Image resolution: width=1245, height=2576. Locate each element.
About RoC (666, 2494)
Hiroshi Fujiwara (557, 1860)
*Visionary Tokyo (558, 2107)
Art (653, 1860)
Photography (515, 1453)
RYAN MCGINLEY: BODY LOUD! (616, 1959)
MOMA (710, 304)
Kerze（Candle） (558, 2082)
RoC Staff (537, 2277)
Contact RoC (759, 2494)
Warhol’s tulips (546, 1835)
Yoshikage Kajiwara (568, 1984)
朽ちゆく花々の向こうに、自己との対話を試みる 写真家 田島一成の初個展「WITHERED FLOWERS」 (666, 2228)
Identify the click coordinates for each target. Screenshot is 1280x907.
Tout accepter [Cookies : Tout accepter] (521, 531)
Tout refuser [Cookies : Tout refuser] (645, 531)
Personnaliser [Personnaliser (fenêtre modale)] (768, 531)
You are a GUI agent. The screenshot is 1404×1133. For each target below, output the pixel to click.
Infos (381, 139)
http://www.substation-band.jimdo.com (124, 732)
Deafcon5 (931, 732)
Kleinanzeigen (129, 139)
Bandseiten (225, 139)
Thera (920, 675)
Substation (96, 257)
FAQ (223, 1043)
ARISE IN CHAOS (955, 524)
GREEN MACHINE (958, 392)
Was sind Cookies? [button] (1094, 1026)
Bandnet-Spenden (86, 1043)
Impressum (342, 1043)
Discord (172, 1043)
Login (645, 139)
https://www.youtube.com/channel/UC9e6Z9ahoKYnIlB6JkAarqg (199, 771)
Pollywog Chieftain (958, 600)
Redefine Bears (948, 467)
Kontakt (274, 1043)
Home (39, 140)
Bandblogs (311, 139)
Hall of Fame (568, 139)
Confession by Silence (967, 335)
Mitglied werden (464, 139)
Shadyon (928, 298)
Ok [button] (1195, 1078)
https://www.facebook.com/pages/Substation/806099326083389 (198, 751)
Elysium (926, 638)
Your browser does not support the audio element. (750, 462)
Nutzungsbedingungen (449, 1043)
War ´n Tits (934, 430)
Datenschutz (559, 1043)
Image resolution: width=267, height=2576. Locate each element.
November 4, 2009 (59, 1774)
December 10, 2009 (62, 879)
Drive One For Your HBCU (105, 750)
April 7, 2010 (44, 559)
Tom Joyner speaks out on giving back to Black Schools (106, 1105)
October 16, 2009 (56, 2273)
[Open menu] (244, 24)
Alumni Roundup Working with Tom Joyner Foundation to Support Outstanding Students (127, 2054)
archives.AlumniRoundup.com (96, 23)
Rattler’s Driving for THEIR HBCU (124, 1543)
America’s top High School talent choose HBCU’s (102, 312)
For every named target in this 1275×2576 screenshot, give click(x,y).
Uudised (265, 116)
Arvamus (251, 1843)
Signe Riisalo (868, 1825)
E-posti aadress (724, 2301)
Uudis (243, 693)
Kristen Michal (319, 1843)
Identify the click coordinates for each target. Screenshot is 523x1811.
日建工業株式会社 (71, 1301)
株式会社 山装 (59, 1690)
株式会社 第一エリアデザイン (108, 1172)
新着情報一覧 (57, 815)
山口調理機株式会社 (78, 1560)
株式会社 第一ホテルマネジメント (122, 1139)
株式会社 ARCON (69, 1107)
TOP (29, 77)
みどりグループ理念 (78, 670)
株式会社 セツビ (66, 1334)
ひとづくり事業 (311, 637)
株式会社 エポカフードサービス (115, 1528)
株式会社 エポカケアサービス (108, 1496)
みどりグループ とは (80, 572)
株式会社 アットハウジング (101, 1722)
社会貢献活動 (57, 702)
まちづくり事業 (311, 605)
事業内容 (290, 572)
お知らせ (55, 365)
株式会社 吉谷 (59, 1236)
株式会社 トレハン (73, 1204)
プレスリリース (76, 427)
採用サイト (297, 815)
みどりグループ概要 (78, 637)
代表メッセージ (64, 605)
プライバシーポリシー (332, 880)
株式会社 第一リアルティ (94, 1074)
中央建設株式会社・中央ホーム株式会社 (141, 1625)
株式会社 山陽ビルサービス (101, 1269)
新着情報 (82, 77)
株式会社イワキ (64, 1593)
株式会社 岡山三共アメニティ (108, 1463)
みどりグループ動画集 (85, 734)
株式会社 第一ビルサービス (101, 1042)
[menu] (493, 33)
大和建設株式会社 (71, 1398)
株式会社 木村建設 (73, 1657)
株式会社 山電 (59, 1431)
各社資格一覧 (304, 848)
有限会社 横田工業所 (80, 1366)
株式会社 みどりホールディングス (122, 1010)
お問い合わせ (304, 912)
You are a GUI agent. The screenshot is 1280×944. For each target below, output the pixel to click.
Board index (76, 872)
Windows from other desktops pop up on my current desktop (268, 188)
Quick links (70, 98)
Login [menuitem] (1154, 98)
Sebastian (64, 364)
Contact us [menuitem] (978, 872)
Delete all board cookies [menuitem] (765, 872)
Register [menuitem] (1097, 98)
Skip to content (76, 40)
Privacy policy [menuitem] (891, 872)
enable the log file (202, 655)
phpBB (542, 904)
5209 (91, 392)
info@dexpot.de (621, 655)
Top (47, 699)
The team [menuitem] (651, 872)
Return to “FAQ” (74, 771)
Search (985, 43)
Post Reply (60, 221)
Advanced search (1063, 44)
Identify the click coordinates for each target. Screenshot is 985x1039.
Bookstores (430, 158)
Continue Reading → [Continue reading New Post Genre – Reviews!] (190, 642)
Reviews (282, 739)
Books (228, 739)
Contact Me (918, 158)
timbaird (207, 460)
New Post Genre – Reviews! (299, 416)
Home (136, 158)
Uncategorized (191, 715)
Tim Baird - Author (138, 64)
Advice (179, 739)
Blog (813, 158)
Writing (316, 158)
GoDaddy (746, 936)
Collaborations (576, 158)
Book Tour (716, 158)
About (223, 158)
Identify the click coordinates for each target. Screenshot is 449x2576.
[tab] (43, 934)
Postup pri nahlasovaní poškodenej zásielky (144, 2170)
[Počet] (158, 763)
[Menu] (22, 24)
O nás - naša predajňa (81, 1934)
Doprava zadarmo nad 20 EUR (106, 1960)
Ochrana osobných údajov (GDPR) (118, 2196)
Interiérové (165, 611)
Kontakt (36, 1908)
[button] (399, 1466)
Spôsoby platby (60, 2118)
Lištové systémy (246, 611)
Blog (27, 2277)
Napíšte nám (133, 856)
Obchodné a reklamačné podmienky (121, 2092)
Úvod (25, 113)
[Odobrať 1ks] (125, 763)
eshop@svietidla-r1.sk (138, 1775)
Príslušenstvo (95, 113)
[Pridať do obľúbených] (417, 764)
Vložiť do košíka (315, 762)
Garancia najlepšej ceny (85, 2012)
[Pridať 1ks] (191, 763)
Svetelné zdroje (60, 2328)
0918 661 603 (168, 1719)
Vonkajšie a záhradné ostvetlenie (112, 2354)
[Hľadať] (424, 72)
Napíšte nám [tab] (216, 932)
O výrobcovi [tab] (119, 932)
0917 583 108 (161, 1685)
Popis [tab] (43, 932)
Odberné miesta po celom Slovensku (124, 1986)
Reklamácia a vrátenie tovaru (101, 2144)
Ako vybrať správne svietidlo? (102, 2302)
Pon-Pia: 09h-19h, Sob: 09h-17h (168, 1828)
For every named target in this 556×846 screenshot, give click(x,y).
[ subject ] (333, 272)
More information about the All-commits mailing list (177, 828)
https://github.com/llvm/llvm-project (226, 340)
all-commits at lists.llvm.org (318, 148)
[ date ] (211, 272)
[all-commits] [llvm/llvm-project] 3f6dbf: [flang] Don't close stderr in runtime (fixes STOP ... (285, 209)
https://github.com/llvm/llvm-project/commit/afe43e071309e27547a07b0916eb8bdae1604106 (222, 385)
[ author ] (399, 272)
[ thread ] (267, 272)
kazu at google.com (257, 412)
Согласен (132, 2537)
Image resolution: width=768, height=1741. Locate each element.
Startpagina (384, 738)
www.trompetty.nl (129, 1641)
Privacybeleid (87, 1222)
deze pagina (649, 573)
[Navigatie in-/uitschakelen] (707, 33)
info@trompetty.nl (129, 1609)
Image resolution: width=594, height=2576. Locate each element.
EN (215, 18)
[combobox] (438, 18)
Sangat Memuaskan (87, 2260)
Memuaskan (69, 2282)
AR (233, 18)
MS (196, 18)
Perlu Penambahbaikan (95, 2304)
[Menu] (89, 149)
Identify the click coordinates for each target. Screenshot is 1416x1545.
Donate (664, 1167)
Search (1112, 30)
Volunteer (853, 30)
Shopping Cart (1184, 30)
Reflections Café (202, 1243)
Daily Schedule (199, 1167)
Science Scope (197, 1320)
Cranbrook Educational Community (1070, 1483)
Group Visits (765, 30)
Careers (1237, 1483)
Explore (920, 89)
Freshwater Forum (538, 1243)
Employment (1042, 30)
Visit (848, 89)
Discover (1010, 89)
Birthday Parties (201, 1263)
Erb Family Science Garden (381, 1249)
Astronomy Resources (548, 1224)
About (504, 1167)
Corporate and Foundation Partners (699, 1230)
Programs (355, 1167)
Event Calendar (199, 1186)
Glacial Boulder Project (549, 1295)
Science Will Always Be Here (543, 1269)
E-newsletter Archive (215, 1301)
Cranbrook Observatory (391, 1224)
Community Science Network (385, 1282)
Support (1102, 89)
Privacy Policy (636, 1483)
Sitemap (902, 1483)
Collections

★ ★ ★ ★ ★

- EXERCISE BRIEF
Retype, exactly and with nothing added, the lines of the material above from the first through the one that contains "Mitglied werden (464, 139)".

- RESPONSE
Image resolution: width=1245, height=2576. Locate each element.
About RoC (666, 2494)
Hiroshi Fujiwara (557, 1860)
*Visionary Tokyo (558, 2107)
Art (653, 1860)
Photography (515, 1453)
RYAN MCGINLEY: BODY LOUD! (616, 1959)
MOMA (710, 304)
Kerze（Candle） (558, 2082)
RoC Staff (537, 2277)
Contact RoC (759, 2494)
Warhol’s tulips (546, 1835)
Yoshikage Kajiwara (568, 1984)
朽ちゆく花々の向こうに、自己との対話を試みる 写真家 田島一成の初個展「WITHERED FLOWERS」 (666, 2228)
Identify the click coordinates for each target. Screenshot is 1280x907.
Tout accepter [Cookies : Tout accepter] (521, 531)
Tout refuser [Cookies : Tout refuser] (645, 531)
Personnaliser [Personnaliser (fenêtre modale)] (768, 531)
You are a GUI agent. The screenshot is 1404×1133. For each target below, output the pixel to click.
Infos (381, 139)
http://www.substation-band.jimdo.com (124, 732)
Deafcon5 (931, 732)
Kleinanzeigen (129, 139)
Bandseiten (225, 139)
Thera (920, 675)
Substation (96, 257)
FAQ (223, 1043)
ARISE IN CHAOS (955, 524)
GREEN MACHINE (958, 392)
Was sind Cookies? [button] (1094, 1026)
Bandnet-Spenden (86, 1043)
Impressum (342, 1043)
Discord (172, 1043)
Login (645, 139)
https://www.youtube.com/channel/UC9e6Z9ahoKYnIlB6JkAarqg (199, 771)
Pollywog Chieftain (958, 600)
Redefine Bears (948, 467)
Kontakt (274, 1043)
Home (39, 140)
Bandblogs (311, 139)
Hall of Fame (568, 139)
Confession by Silence (967, 335)
Mitglied werden (464, 139)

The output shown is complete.